The quick summary: 2025 was slated to be a massive year with the IPO window “blown open” by some accounts. In reality, it barely cracked open — only 6 pure-play software IPOs all year. But M&A came roaring back with $587B in volume, the largest in the past decade. The best private companies (SpaceX, OpenAI, Anthropic, Stripe, Databricks) continue choosing to stay private. Late-stage investors saw muted returns, with the median 2025 IPO trading 10% below its last private round. The setup for 2026 looks stronger, with SpaceX potentially filing the largest IPO ever.

Meritech did a deep dive here, and our learnings below.

#1. The IPO Market Remained Weak In The End in 2025.  Just 6 Software IPOs.

There were only 6 pure-play software/infrastructure IPOs in 2025 (7 including CoreWeave). For context, 2021 saw 27 pure-play SaaS IPOs.

The larger reality is that public markets have been less appealing to the most promising companies. SpaceX, OpenAI, Anthropic, Stripe, Databricks, and others opted to raise private capital despite significant demand for their shares in public markets.

#2. But M&A Hit a Decade High. The Big Story.

M&A reached $587B in volume across public and private technology companies — the largest volume in the past decade.

A huge driver was the perceived change in the regulatory regime, particularly in the U.S.

Top private software deals: Wiz ($32B), Scale AI ($14.3B), and Armis ($7.75B).

#3. Figma Set the Benchmark for IPO Quality

Figma delivered almost 50% year-over-year revenue growth and almost 30% free cash flow margin on over $800M of LTM revenue and ~$1B of implied ARR.

Figma is the only company trading above 10x EV/ARR.

#4. Median IPO Metrics Were Solid, But Returns Were Meh

The 2025 software IPO cohort: Median LTM revenue of $616M with 35% LTM revenue growth and (5%) LTM free cash flow margins. Median valuation is 8.7x EV/ARR.

Returns from most recent private rounds were muted — the median is (10%). Figma and CoreWeave were exceptions, up 61% and 52% respectively.

#5. Public Software Remains Cheap — But Acquirers Are Selective. Few Acquisitions Here.

There are 92 public software companies trading below 10x NTM revenue — 85% of the total. 60 trade below 5x NTM revenue, with a median NTM revenue growth rate of 11%.

Despite reasonable valuations for acquirers, their revenue growth rates are less compelling. Most public M&A multiples paid were under 10x NTM revenue.

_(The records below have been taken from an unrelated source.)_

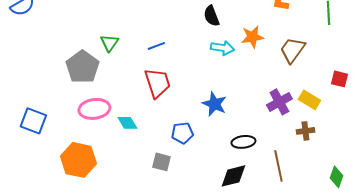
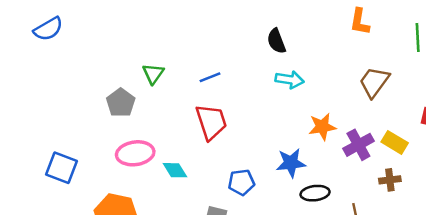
orange star: (252, 37) -> (322, 127), moved
gray pentagon: (82, 67) -> (121, 103), size x0.7
blue star: (214, 104) -> (291, 163), moved, turned -30

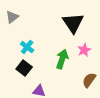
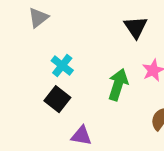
black triangle: (73, 23) -> (136, 27), size x0.7

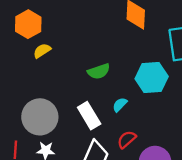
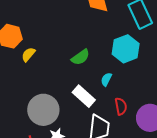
red semicircle: (127, 139) -> (121, 106), turned 138

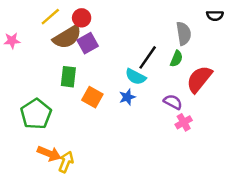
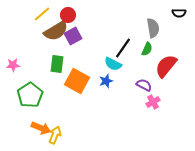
pink star: (12, 41) -> (13, 65), moved
orange square: (92, 97) -> (77, 81), size x1.4

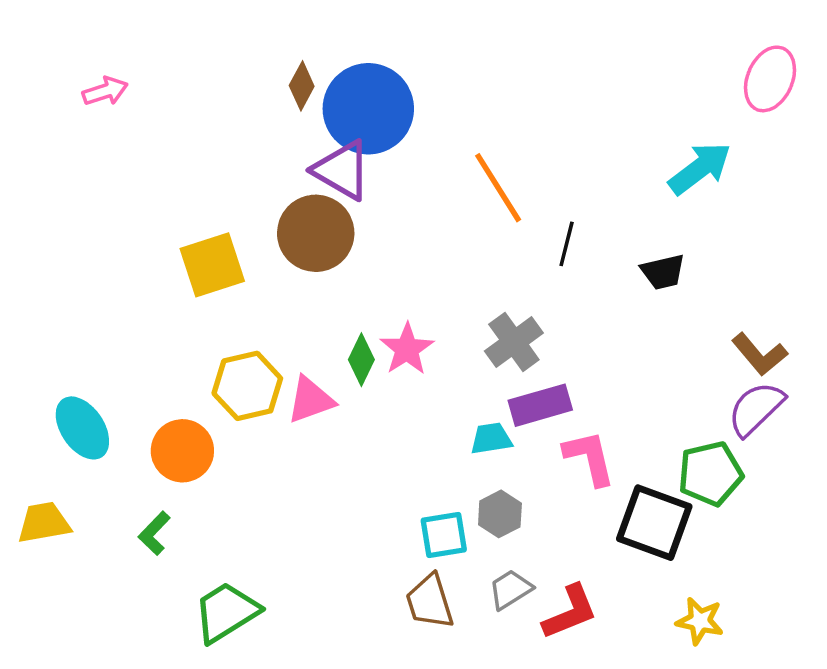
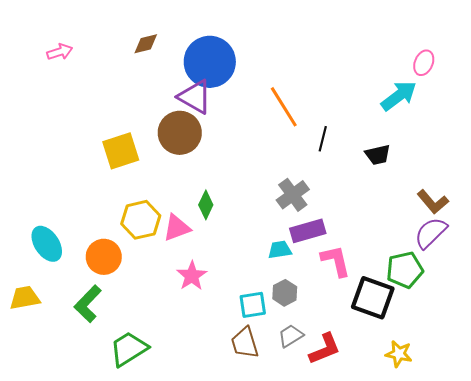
pink ellipse: (770, 79) -> (424, 63), moved, size x0.7
brown diamond: (302, 86) -> (146, 44), moved, turned 48
pink star: (407, 349) -> (192, 276), moved
green L-shape: (154, 533) -> (88, 304), size x1.5

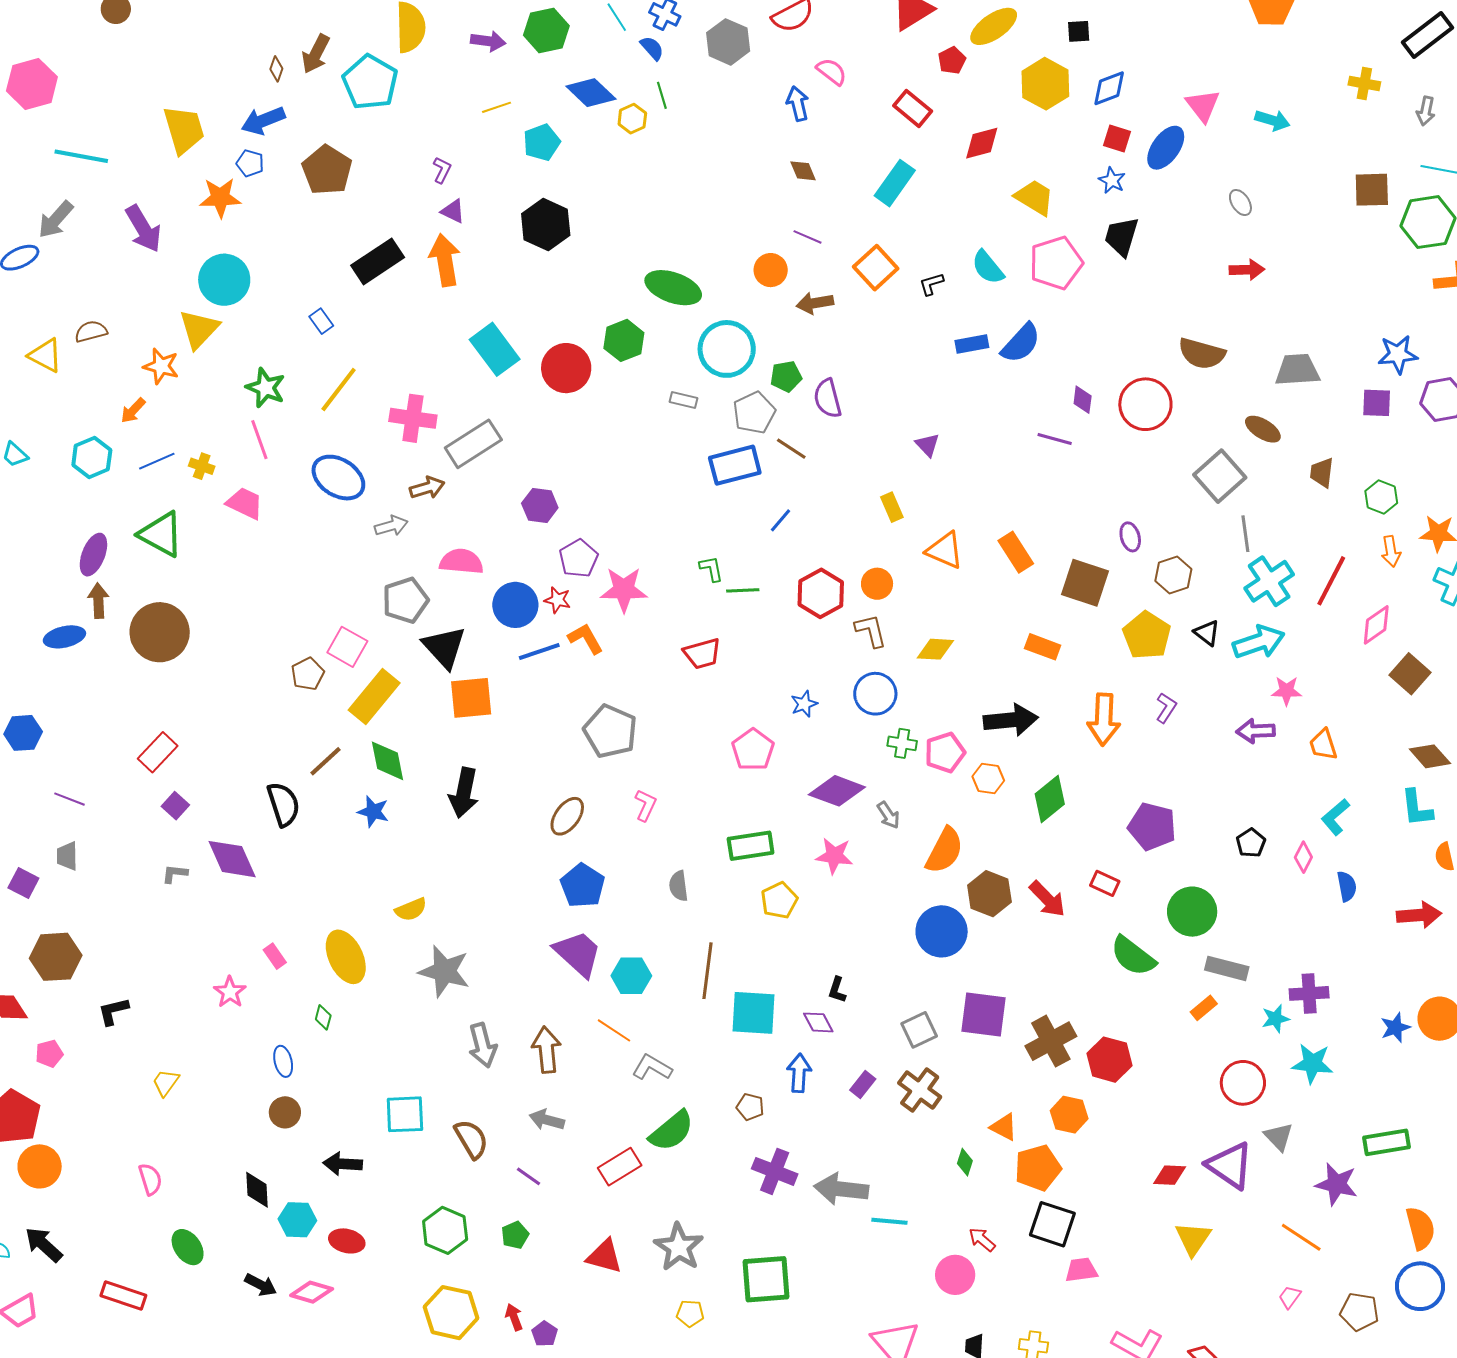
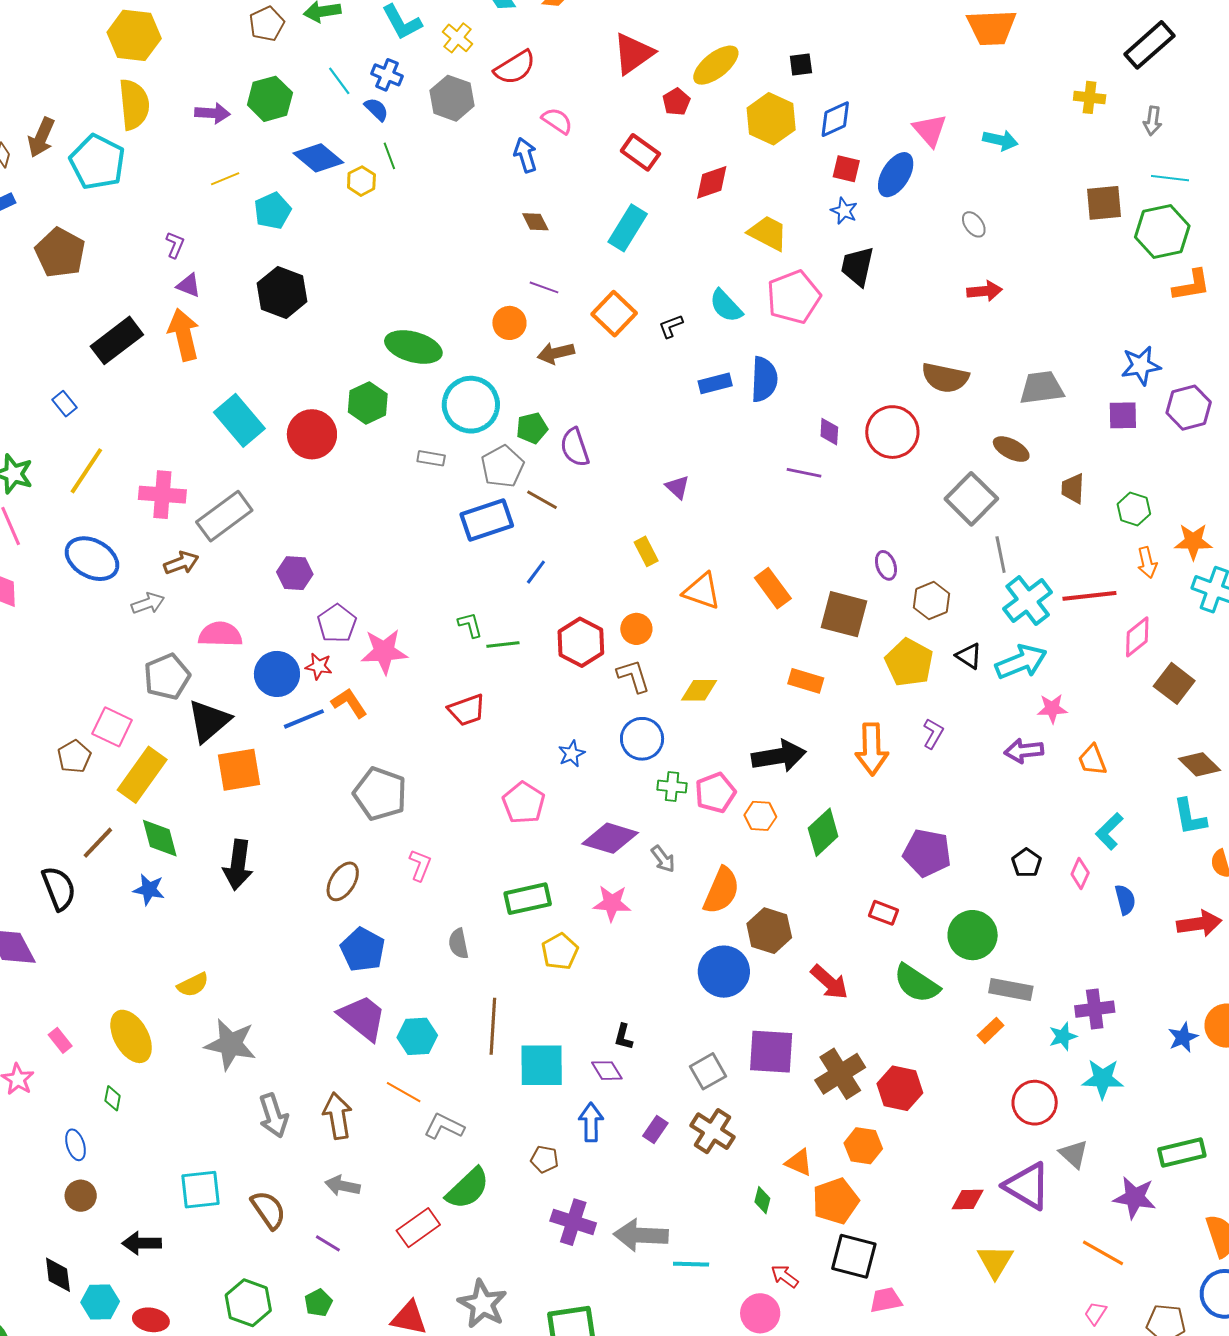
blue semicircle: (1021, 343) -> (764, 379), turned -36
red line: (1331, 581) -> (1089, 596), turned 60
black triangle: (444, 647) -> (209, 721), turned 36
red arrow: (1047, 899) -> (829, 982), moved

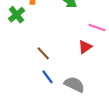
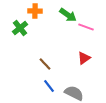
pink line: (97, 28) -> (86, 27), moved

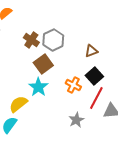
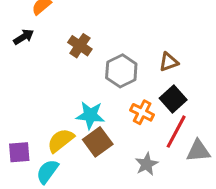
gray hexagon: (53, 40) -> (121, 71), moved
brown square: (43, 64) -> (98, 142), moved
cyan star: (38, 87) -> (90, 115), turned -30

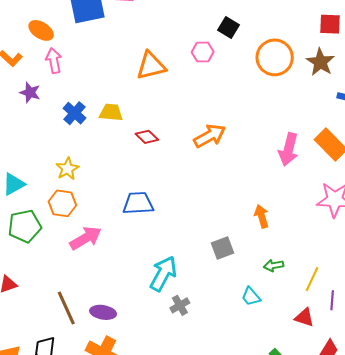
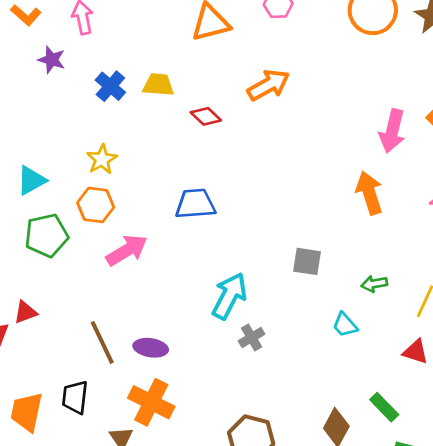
orange arrow: (210, 136) -> (268, 85), moved
orange arrow: (262, 216) -> (369, 193), moved, size x1.4
gray square: (223, 248) -> (307, 261), turned 30

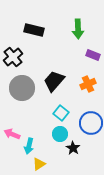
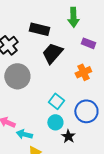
black rectangle: (34, 30) -> (39, 29), moved
black trapezoid: (54, 81) -> (52, 53), moved
cyan arrow: (29, 146) -> (24, 134), turned 91

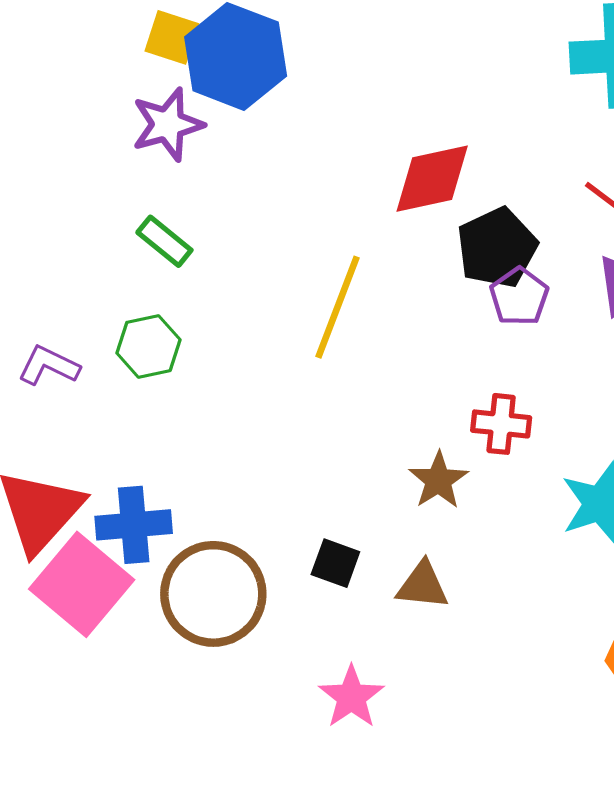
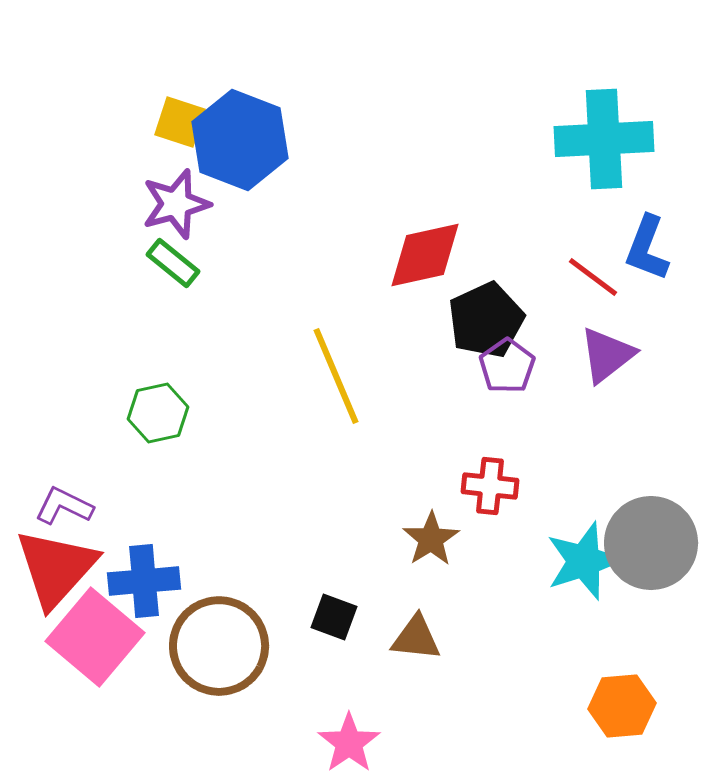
green rectangle: (164, 241) -> (173, 263), moved
yellow line: (338, 307) -> (336, 376), turned -44
purple L-shape: (49, 366) -> (64, 506), moved

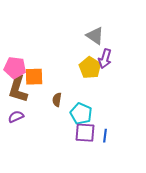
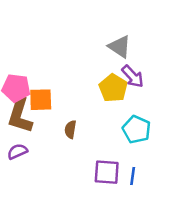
purple arrow: (105, 59) -> (133, 76), turned -60
cyan pentagon: (81, 114) -> (136, 129), moved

The total 2025 IPO market was concentrated: 21 technology IPOs with total market cap of nearly $150B. The top 5 — CoreWeave, Figma, Klarna, Sailpoint, and Chime — account for 56% of the total.

5 More Quick Learnings:

  • Non-software tech IPOs (consumer, fintech, healthcare) showed median LTM revenue of $378M with 33% growth and 8% FCF margins — better margin profile than software cohort.
  • Non-software IPO returns from last private round had a median 6% return — meaningfully better than software’s (10%) median loss.
  • Median market cap at IPO is rising as companies stay private longer — outcomes are larger even if volume is lower.
  • The Nvidia/Groq licensing deal announced on Christmas Eve 2025 highlighted continued AI infrastructure M&A appetite outside traditional software.
  • Fear around non-AI stories is a contributor to PE and strategic buyers remaining less active despite historically cheap public software valuations.